Irma Lovisa Björck née Krook (1898–1993) was a Swedish mezzo-soprano opera and operetta singer. After training under Thekla Hofer and Gertrud Grubbstrom-Gronberg, with a year at the Royal Swedish Opera School, she made her début in 1925 at the Royal Swedish Opera as Nancy in Friedrich von Flotow's comic opera Martha. She performed regularly at the Royal Theatre until 1949. She was also successful as a concert performer. In 1918, Björck became a member of the Royal Swedish Academy of Music.

==Biography==
Born in Stockholm on 14 December 1898, Irma Lovisa Krook was the daughter of the merchant Nils P. Krook and his wife Anna née Jacobsson. From 1816, she studied voice in Stockholm under Thekla Hofer, Gertrud Grubbstrom-Gronberg and Sigrid Terlizzi before spending a year at the Royal Swedish Opera School (1925–26). In 1918 she married Gunnar Björck, an army officer.
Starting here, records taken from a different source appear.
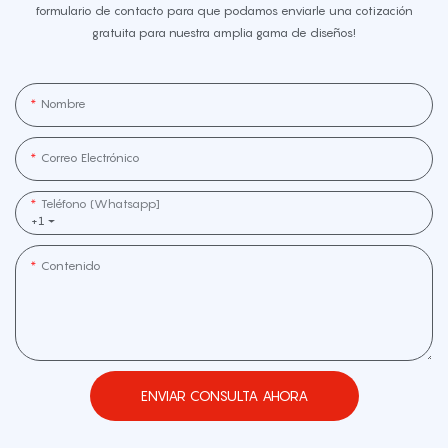
formulario de contacto para que podamos enviarle una cotización
gratuita para nuestra amplia gama de diseños!
Nombre
Correo Electrónico
Teléfono (whatsapp]
+1
Contenido
ENVIAR CONSULTA AHORA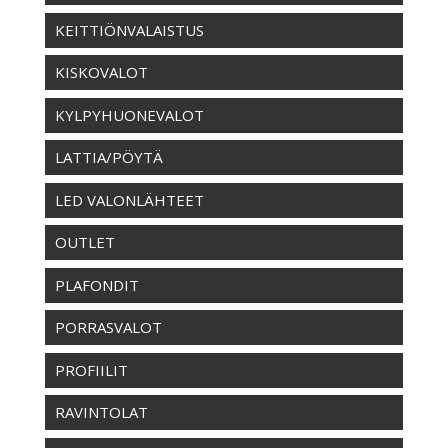
KEITTIÖNVALAISTUS
KISKOVALOT
KYLPYHUONEVALOT
LATTIA/PÖYTÄ
LED VALONLÄHTEET
OUTLET
PLAFONDIT
PORRASVALOT
PROFIILIT
RAVINTOLAT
After making her début in Stockholm in 1925, as Nancy in Flowtow's Martha, she received an engagement with the Royal Opera the following year where she performed regularly until 1949. Her repertoire included both mezzo-soprano and dramatic soprano roles. Björck is remembered above all for her Wagnerian roles. They included Venus and Elisabeth in Tannhäuser, Brangäne in Tristan und Isolde and Brunhild in the Ring. She also played Verdi's Maddalena in Rigoletto, Eboli in Don Carlos and Amneris in Aida. In 1929, she took part in the Swedish première of Natanael Berg's Engelbrekt and in 1930 in the title role of Fried Walter's Drottning Elisabet. She performed as a guest in London, Copenhagen, Helsinki and Barcelona, singing Leonore in Fidelio, the title role in Tosca, Marina in Boris Godunov and Octavian in Der Rosenkavalier. Her operetta roles included Offenbach's Eurydice, Hélène and Fragoletto, as well as Franz von Suppé's Boccaccio and Emmerich Kálmán's Csárdásfürstin. She was also a great success when giving concerts.

Irma Björck died in Stockholm on 25 January 1993.

==Awards==
In 1940, she received the Litteris et Artibus for her contribution to Swedish culture and in 1943 was awarded the title of "hovsängerska" (court singer).